Carrot's Pivot platform helps people quit smoking by combining behavioral science and technology
Steven Loeb and Bambi Francisco interview David Utley, CEO of Carrot, a digital health company that helps people quit smoking. Its platform, called Pivot, takes a multifaceted approach to getting people to quit smoking, involving mobile technology, behavioral science, and clinical expertise.
Carrot was founded in 2015, and has raised $30.8 million in funding from investors that include JJDC, New York Life Ventures, Khosla Ventures, Marc Benioff, and R7 Partners.
For these digital health podcasts, our goal is to also understand these three high-level questions: How are we empowering the consumer? Are we creating productivity that also allows us to see overall economic costs go down? How is this advancement changing the role of the doctor?
Highlights from the interview:
- Utley was an academic head and neck surgeon at Stanford, where he was responsible for all the tumors for northern California, most of which were caused by tobacco use. He left in 2003 to start a company a cancer therapeutics company, and then started Carrot to tackle the problem that tobacco causes, which includes premature death, illness, tremendous cost and suffering, with a scalable, mobile solution.
- Carrot started in 2015 with the premise of creating a medical device, like a FitBit or a glucose meter, that was Bluetooth connected and could measure a biomarker in the bloodstream or the breath to tobacco use. Since then, the company has launched a complete program which includes a user-centered app, which gives users access to a coach, nicotine replacement therapy, and a HIPAA-compliment community.

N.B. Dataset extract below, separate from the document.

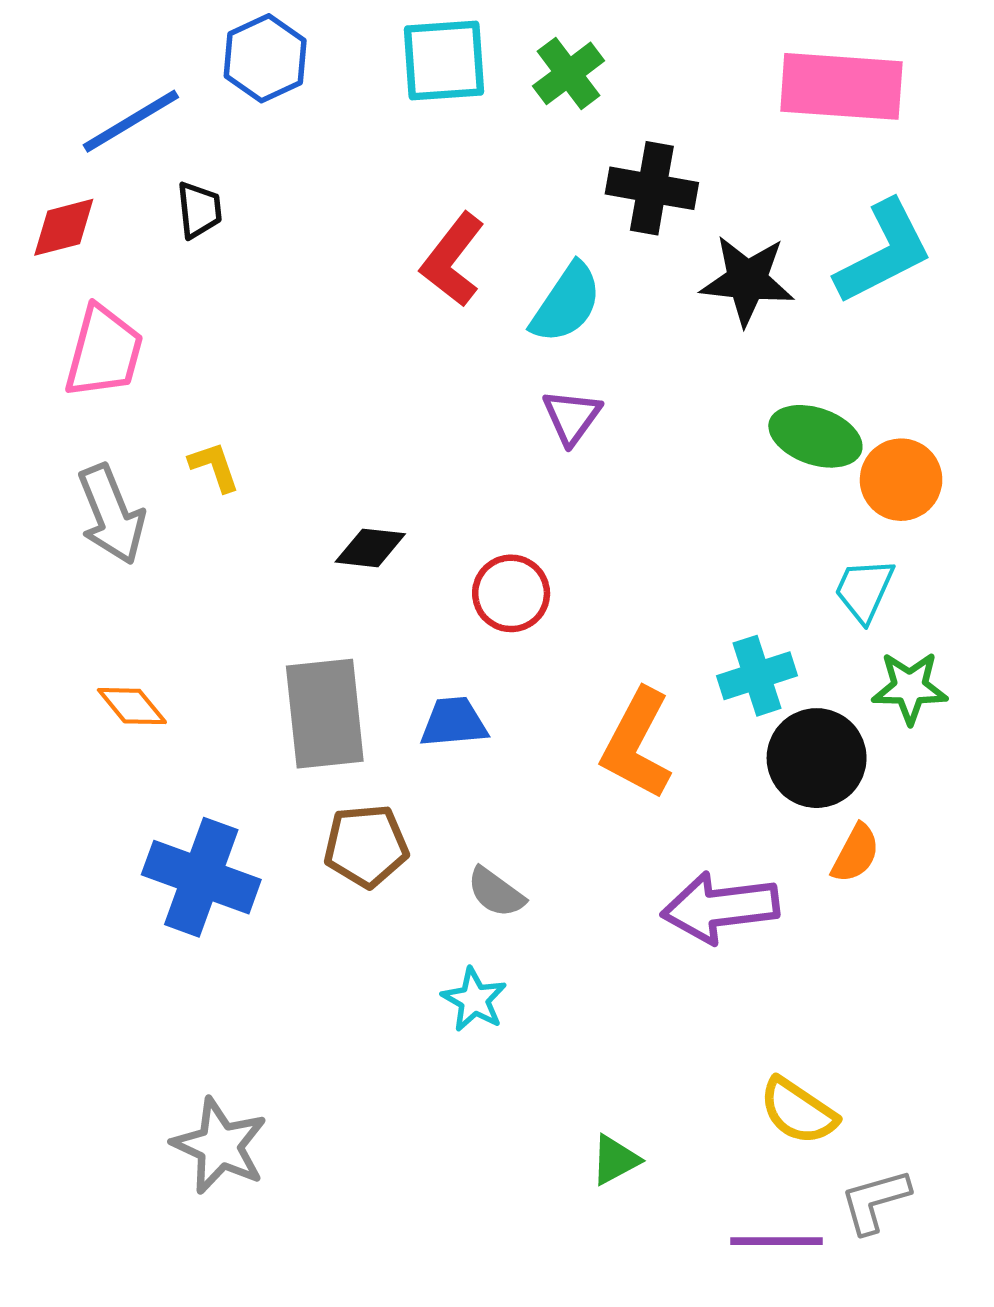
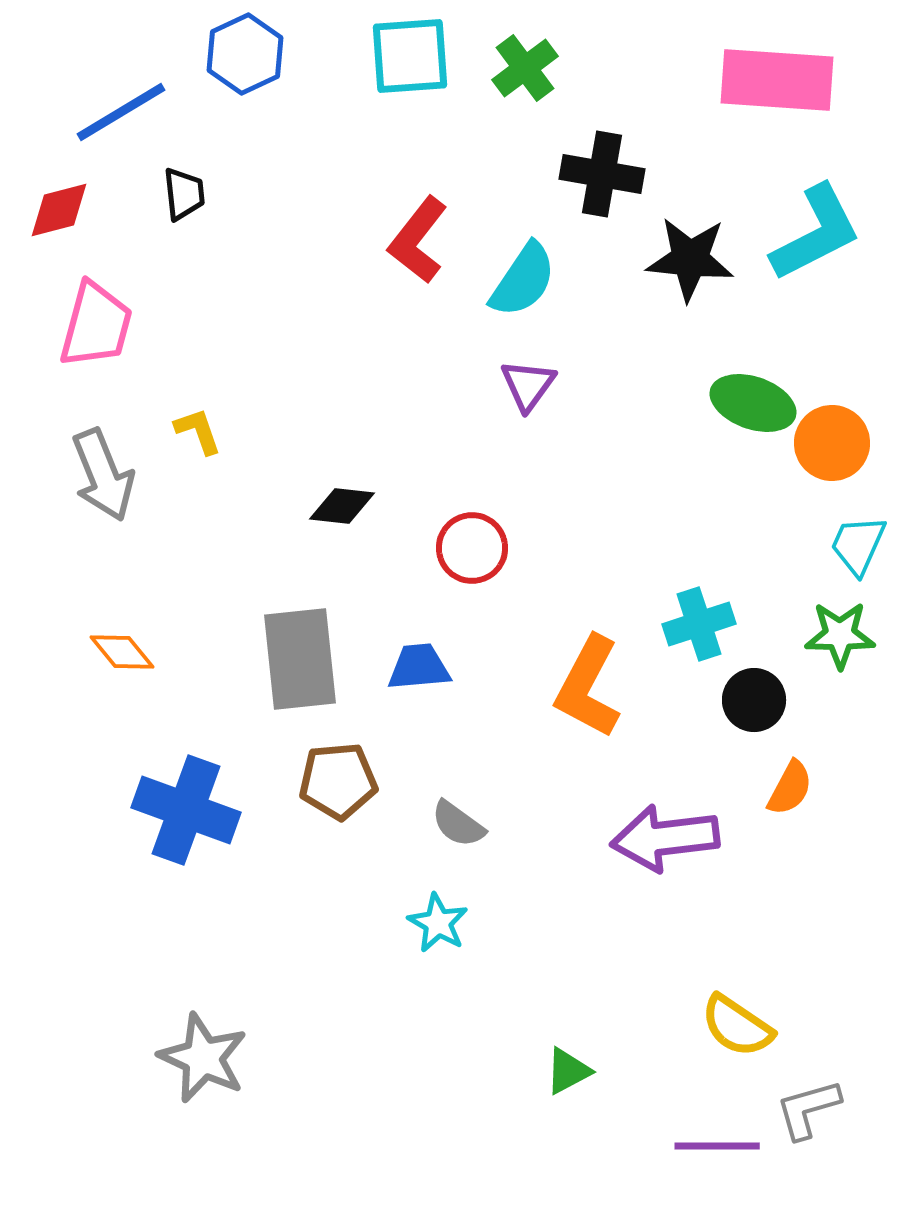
cyan trapezoid: (864, 590) -> (858, 545), moved
black circle: (817, 758) -> (754, 700), size x0.7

- 1.4 billion people smoke globally. The number of smokers are going up around the world, and while they are falling in the U.S., due to an increased interest in wellness, there are still 34 million smokers in the U.S., more than the number of people with type 2 diabetes patients.
- The company sells into large self-insured employers, like Target, and also health plans, like Blue Cross of North Carolina. When the program is offered for free, they will join because, even if they don't want to quit, it has something for them. Only 30% who join are ready to quit in the next month, but there's an equal success rate with those who do and don't want to quit.
- An employee who uses tobacco will cost that employer $7,000 to $10,000 more per year due to lower productivity and higher health claims. So, there's a strong financial story to tell potential buyers: if 10% of their tobacco using population quit smoking, it's a huge reduction in costs.
- Carrot measures success as somebody that has not smoked for 30 days. Roughly 35% of users quit fully at seven months, compared to 1% who quit cold turkey and 5% with pharma-assisted quitting.
- There was a rise of people smoking during the COVID pandemic, with cigarette sales rising, and a 27% reduction in the number of people seeking formal tobacco cessation programs. While COVID killed 3.9 million people in 2020, while 10.5 million people died from tobacco use.